--- Exercise ---
Please restate the records that follow exactly, skipping their images.

--- Records supplied ---
----
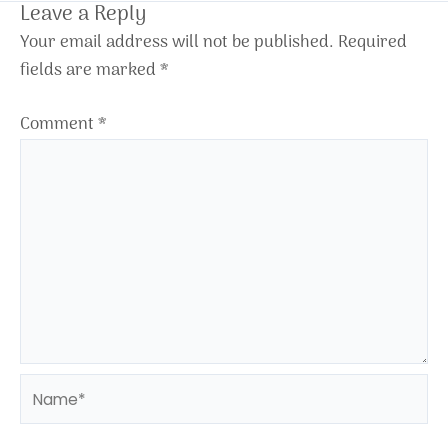
Leave a Reply
Your email address will not be published.
Required
fields are marked
*
Comment
*
Name*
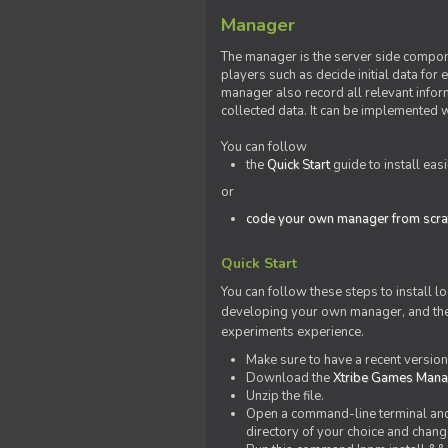
Manager
The manager is the server side compone
players such as decide initial data for
manager also record all relevant inform
collected data. It can be implemented 
You can follow
the
Quick Start
guide to install eas
or
code your own manager from scra
Quick Start
You can follow these steps to install l
developing your own manager, and the l
experiments experience.
Make sure to have a recent versio
Download the
Xtribe Games Man
Unzip the file.
Open a command-line terminal and c
directory of your choice and change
----
--- Expected answer ---
Leave a Reply
Your email address will not be published.
Required
fields are marked
*
Comment
*
Name*
Manager
The manager is the server side compone
players such as decide initial data for
manager also record all relevant inform
collected data. It can be implemented 
You can follow
the
Quick Start
guide to install eas
or
code your own manager from scra
Quick Start
You can follow these steps to install l
developing your own manager, and the l
experiments experience.
Make sure to have a recent versio
Download the
Xtribe Games Man
Unzip the file.
Open a command-line terminal and c
directory of your choice and change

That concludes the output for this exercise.